Il est difficile de penser à un texte qui, dans le monde occidental, a eu plus d’influence sur notre conception de la liberté d’expression que le De la liberté (1859) de John Stuart Mill. D’une certaine façon ce texte qui a plus de 160 ans fixe encore notre cadre de pensée, qu’on en ait conscience ou non.

Par exemple, dans le contexte de la pandémie de Covid-19 Facebook a annoncé les règles suivantes en mars 2020 :

Nous supprimons les informations erronées liées au COVID-19 qui pourraient contribuer à des dommages physiques imminents. Nous avons supprimé la désinformation nuisible depuis 2018, y compris les fausses informations sur la rougeole au Samoa, où elle aurait pu favoriser une épidémie et des rumeurs sur le vaccin contre la polio au Pakistan, où il risquait de nuire aux travailleurs humanitaires. Depuis janvier, nous avons appliqué cette politique à la désinformation sur COVID-19 pour supprimer les messages qui font de fausses déclarations sur les remèdes, les traitements, la disponibilité des services essentiels ou l’emplacement et la gravité de l’épidémie.

Pour les allégations qui n’entraînent pas directement de dommages physiques, comme les théories du complot sur l’origine du virus, nous continuons de travailler avec notre réseau de plus de 55 partenaires de vérification des faits

Une fois qu’un message est évalué faux par un vérificateur des faits, nous réduisons sa distribution afin que moins de personnes le voient, et nous affichons des étiquettes d’avertissement et des notifications fortes aux personnes qui le rencontrent encore, essayent de le partager ou l’ont déjà partagé.

J. S. Mill n’aurait peut-être pas approuvé le détail de ce texte, mais les termes du débat (rapport à la vérité, notion de nuisance à autrui) sont clairement ceux du libéralisme qu’il a largement contribué à fonder. En France, cette discussion est un peu polluée par l’ambiguïté du terme de libéralisme. Quand bien même Mill est lui-même dans la tradition en partie française de Benjamin Constant et de Tocqueville, le terme de « libéral » est aujourd’hui entendu différemment dans les traditions anglophones, où il a gardé son sens du libéralisme politique classique, dont sont issus d’une certaine façon presque tous les partis politiques modernes, y compris le socialisme, et dans la culture politique française contemporaine, où il est assimilé au laissez-faire, en particulier économique (cf « néo-libéralisme »). Cette évolution française du terme est d’ailleurs intéressante en soi, et tient probablement plus à l’évolution du rapport entre l’état et ses citoyens dans ce pays qu’à l’évolution de leur rapport à l’économie ou à la philosophie politique.

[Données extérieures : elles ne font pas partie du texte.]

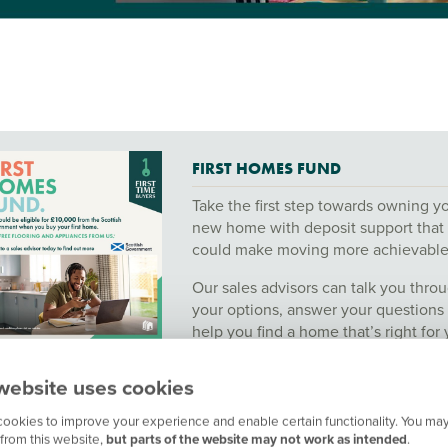
FIRST HOMES FUND
Take the first step towards owning y
new home with deposit support that
could make moving more achievable
Our sales advisors can talk you thro
your options, answer your questions
help you find a home that’s right for 
Arrange an appointment or contact 
website uses cookies
today.
ookies to improve your experience and enable certain functionality. You may
Click here to view full details and T
from this website,
but parts of the website may not work as intended
.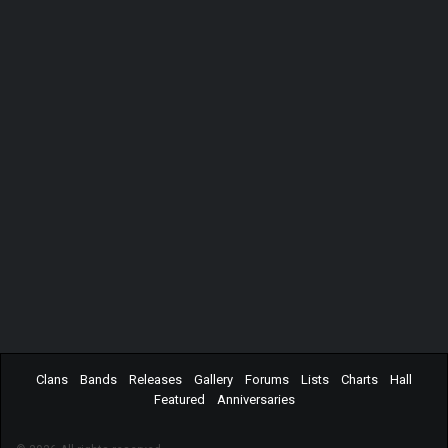
Clans
Bands
Releases
Gallery
Forums
Lists
Charts
Hall
Featured
Anniversaries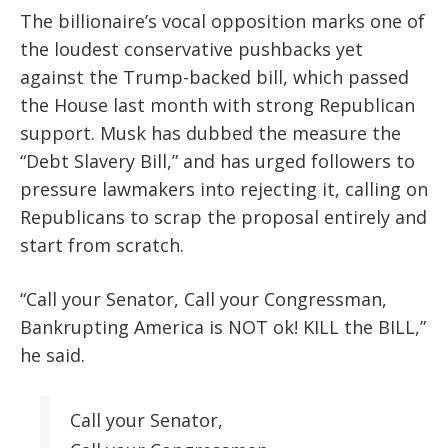
The billionaire’s vocal opposition marks one of
the loudest conservative pushbacks yet
against the Trump-backed bill, which passed
the House last month with strong Republican
support. Musk has dubbed the measure the
“Debt Slavery Bill,” and has urged followers to
pressure lawmakers into rejecting it, calling on
Republicans to scrap the proposal entirely and
start from scratch.
“Call your Senator, Call your Congressman,
Bankrupting America is NOT ok! KILL the BILL,”
he said.
Call your Senator,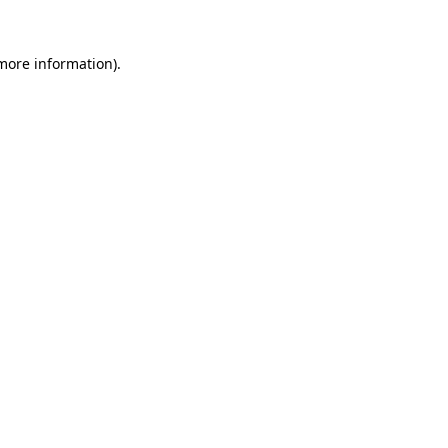
 more information).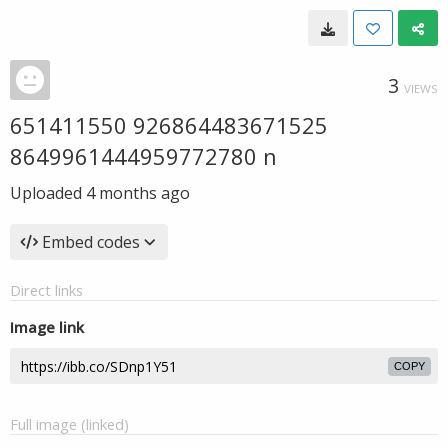
3
VIEWS
651411550 926864483671525
8649961444959772780 n
Uploaded
4 months ago
Embed codes
Direct links
Image link
COPY
Full image (linked)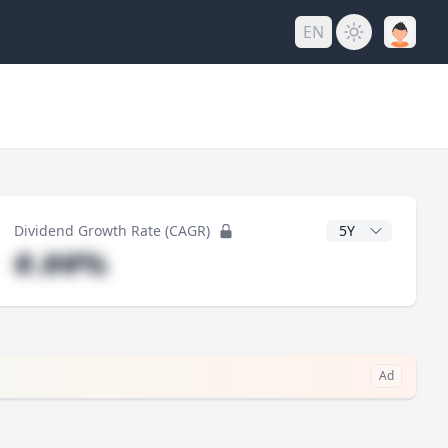
EN
y
CAGR Years
Dividend Growth Rate (CAGR)
#.##%
Ad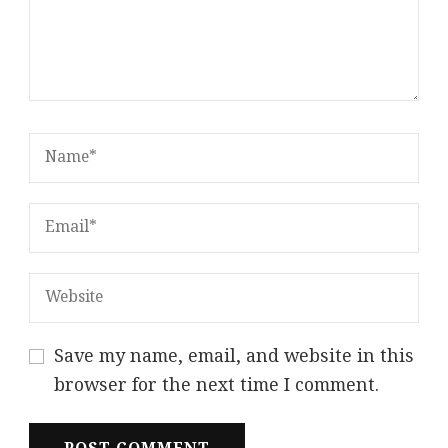
Save my name, email, and website in this
browser for the next time I comment.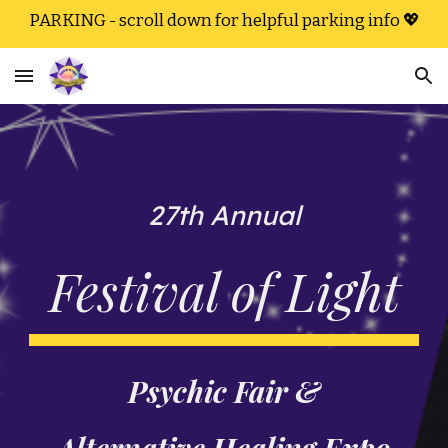
PARKING - scroll down for helpful parking info 💖
Skip to main content
Skip to navigation
27th Annual
Festival of Light
Psychic Fair &
Alternative Healing Expo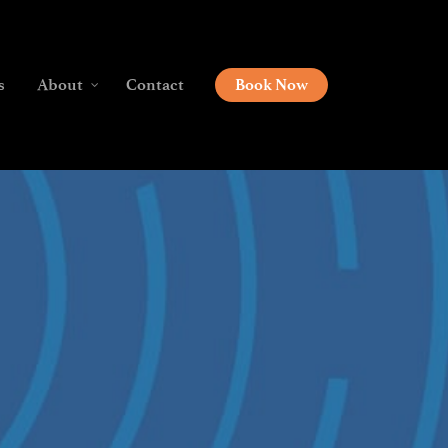
s
About
Contact
Book Now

Mais toujours est-il que la doctrine de la liberté, et de la liberté d’expression chez Mill est libérale, et en tant que telle individualiste, en particulier au sens de l’individualisme des droits, mais elle n’est certainement pas libérale ou néo-libérale au sens politico-économique qu’on donne à ce terme en France aujourd’hui. De fait, ce serait une erreur d’interprétation de considérer le texte de Mill sous cet angle : il ne suit pas nécessairement d’une demande de non-intervention de l’état dans un secteur de la vie collective, par exemple la religion ou l’expression des idées, qu’on souhaite une non-intervention de l’état dans tous les secteurs de la vie collective.

Mill alerte certes, comme Tocqueville, sur le fait qu’une économique entièrement dirigée par l’état serait despotique, et on imagine facilement qu’il préfèrerait que l’état n’intervienne pas trop dans l’économie en général — après tout, il est mort en 1873, on ne s’attend pas à ce qu’il appelle à la nationalisation du secteur bancaire —, mais sa théorie de la liberté n’exclue pas, selon moi, l’intervention de l’état dans l’économie qui n’est pas, en tout état de cause, le sujet du De la liberté.

Par ailleurs, la biographie de Mill contredit aussi cette idée qu’il serait pour le laissez-faire total et l’individualisme sans bride : élu Membre du Parlement en 1866, non seulement il demande l’extension du suffrage aux femmes, mais dans le domaine économique il milite pour la légalisation des syndicats et pour la mise en place de coopératives agricoles. Il ne fera qu’un mandat.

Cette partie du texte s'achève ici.